20歳前後の患者は統計上0%台のはずなのに、なぜ私が。21歳で乳がんと闘い、体験をつづった本が映画「Mayu−ココロの星−」になり、全国公開が始まった。「死で終わる映画ではなく、生きていくことに意味があると伝えたい」と訴える。
 
4年前、胸のしこりに気付いた。35歳で卵巣がんになった「闘病のプロ」である母親に相談し病院へ。検査結果は、乳がん。それでも「絶対負けない」と持ち前のタフさで手術を乗り切った。右胸は半分の大きさになったが膨らみは残り「ピザでいうとハーフサイズかな」。

「再発したらどうしよう」。放射線治療に入り眠れない日々が続いたころ出会ったのが、同じ20代の乳がん患者の女性。「いいことはしっかり胸に刻み込む。悪いことには慣れろ」という言葉に何度も救われた。唯一涙を見せることができた彼女が他界した今、手記やブログなどでその言葉を語り継いでいる。
 
映画制作は全日程参加し「お飾りじゃない闘病を」と、細部まで生々しさを出すことにこだわった。「人との出会いがいっぱいあり、病気になって失われたものより得たもののほうが多いです」
 
髪がごっそり抜け、帽子で隠していたときは「完全復活できない自分」がもどかしかったが、今は肩にかかるロングヘアだ。趣味は全国の酒蔵巡りで「今生きているから生存率100パーセント。生きているうちにやれることをやりたい」と好奇心旺盛。北海道室蘭市出身の25歳。
(21歳で乳がんになった体験が映画に)


乳癌とは乳房組織に発生する癌腫のことです。

成人女性の乳房は、乳頭を中心に乳腺が放射状に15〜20個並んでいます。それぞれの乳腺は小葉に分かれ、小葉は乳管という管でつながっています。乳癌の約90%はこの乳管から発生し乳管癌と呼ばれます。小葉から発生する乳癌が約5〜10%あり、小葉がんと呼ばれます。乳管癌、小葉癌は、乳がん組織を顕微鏡で検査(病理学的検査)すると区別できます。

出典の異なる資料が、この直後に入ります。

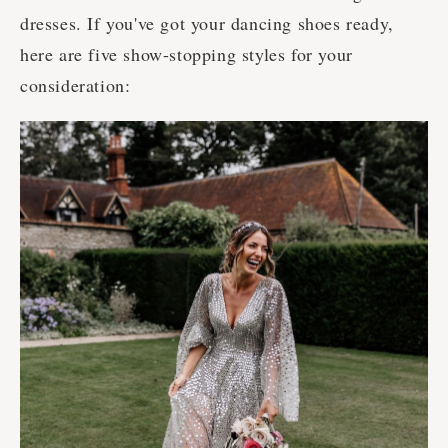
dresses. If you've got your dancing shoes ready,
here are five show-stopping styles for your
consideration: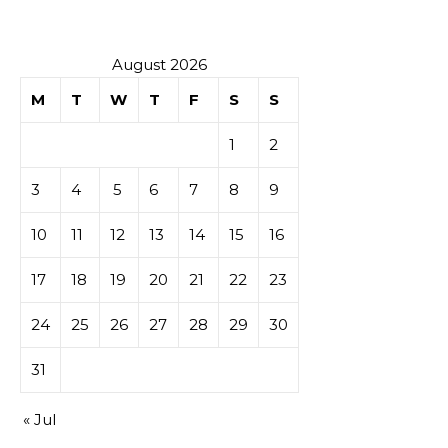
August 2026
M
T
W
T
F
S
S
1
2
3
4
5
6
7
8
9
10
11
12
13
14
15
16
17
18
19
20
21
22
23
24
25
26
27
28
29
30
31
« Jul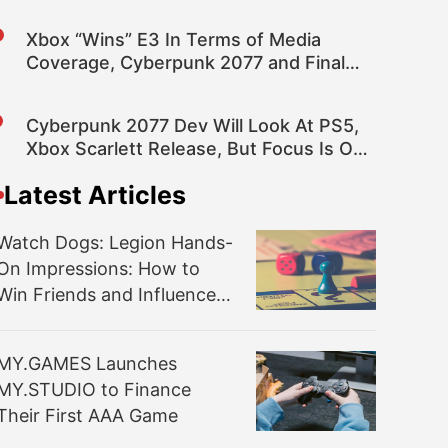
Xbox “Wins” E3 In Terms of Media
Coverage, Cyberpunk 2077 and Final
Fantasy VII Top Games
Cyberpunk 2077 Dev Will Look At PS5,
Xbox Scarlett Release, But Focus Is On
Current Gen
Latest Articles
Watch Dogs: Legion Hands-
On Impressions: How to
Win Friends and Influence
British People
MY.GAMES Launches
MY.STUDIO to Finance
Their First AAA Game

年齢別にみた女性の乳癌の罹患率は30歳代から増加し始め、50歳前後にピークを迎え、その後は次第に減少します。女性では、乳癌にかかる数は乳がんで死亡する人の数の3倍以上です。これは、女性の乳がんの生存率が比較的高いことと関連しています。

診断に関して検査法は、
1)レントゲン撮影(マンモグラフィー)
2)乳腺のその他の画像検査(乳腺の超音波検査、MRI検査、CT検査)
3)穿刺吸引細胞診と針生検
4)遠隔転移の検査(胸部レントゲン撮影、肝臓のCTや超音波検査、骨シンチ)

最近では、遺伝子診断もなされています。対象となる遺伝子は、BRCA1(ヒト乳癌細胞中の腫瘍抑制因子として機能)であり、RNAポリメラーゼ(ホロ酵素)に結合する核(リンタンパク質)です。

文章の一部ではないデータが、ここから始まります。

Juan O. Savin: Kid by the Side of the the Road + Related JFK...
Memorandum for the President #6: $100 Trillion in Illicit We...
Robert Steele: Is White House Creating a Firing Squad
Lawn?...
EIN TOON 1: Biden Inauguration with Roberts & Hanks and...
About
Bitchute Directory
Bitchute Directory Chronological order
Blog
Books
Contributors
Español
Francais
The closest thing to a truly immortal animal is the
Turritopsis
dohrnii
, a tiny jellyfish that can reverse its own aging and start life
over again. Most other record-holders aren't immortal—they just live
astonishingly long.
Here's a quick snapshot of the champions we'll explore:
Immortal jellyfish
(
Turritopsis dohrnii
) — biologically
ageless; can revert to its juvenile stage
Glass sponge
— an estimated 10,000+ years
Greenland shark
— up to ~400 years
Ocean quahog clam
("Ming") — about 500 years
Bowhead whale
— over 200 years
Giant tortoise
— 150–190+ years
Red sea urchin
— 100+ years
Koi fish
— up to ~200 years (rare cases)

遺伝的乳癌の約45%、遺伝的乳癌と卵巣癌を合わせると80%以上では、BRCA1の突然変異が、癌の原因であると予測されます。アミノ末端DNA結合薬指モチーフ、核局在化シグナル、および酸性カルボキシル末端領域をもつことから、BRCA1は転写調節因子として機能すると考えられています。

かなりの確率であるということもあり、欧米では癌になるまえに乳房切除してしまうという人もいるそうです。それは少々やりすぎという感がありますが、乳癌は女性にとって非常に大きな問題であるだけに、杞憂ということはできないでしょう。

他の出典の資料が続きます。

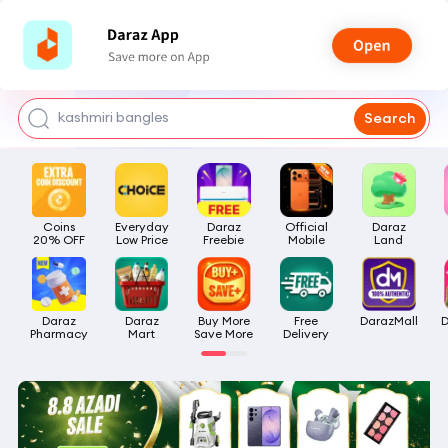
watch for boys
makeup
kashmiri bangles
Search
bags for girls
airpods
Coins

Everyday

Daraz

Official

Daraz

20% OFF
Low Price
Freebie
Mobile
Land
Daraz

Daraz

Buy More

Free

DarazMall
D
Pharmacy
Mart
Save More
Delivery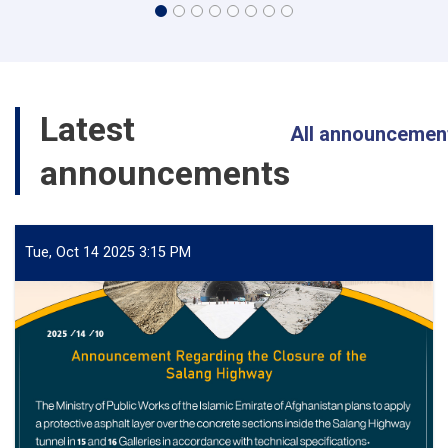
Latest
All announcemen
announcements
Tue, Oct 14 2025 3:15 PM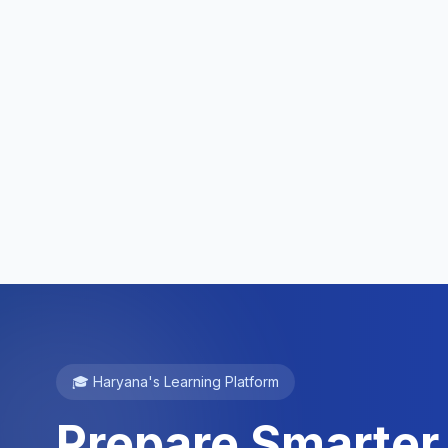
🎓 Haryana's Learning Platform
Prepare Smarter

しかしながら、乳癌患者のうち、乳房のエックス線(マンモグラフィ)などを使った検診で癌が見つかったのは2割に過ぎず、4人に3人は、検診を受けずに自分でしこりなどの異常に初めて気づいて病院を受診したことが、日本乳癌学会の大規模調査でわかっています。

検診を受けられる人が、まだまだ少ない、という問題があります。乳癌発症年齢は20代から認められ、45歳がピークとされます。特に40〜50歳代の方は、是非とも乳癌検診を受けられることが望まれます。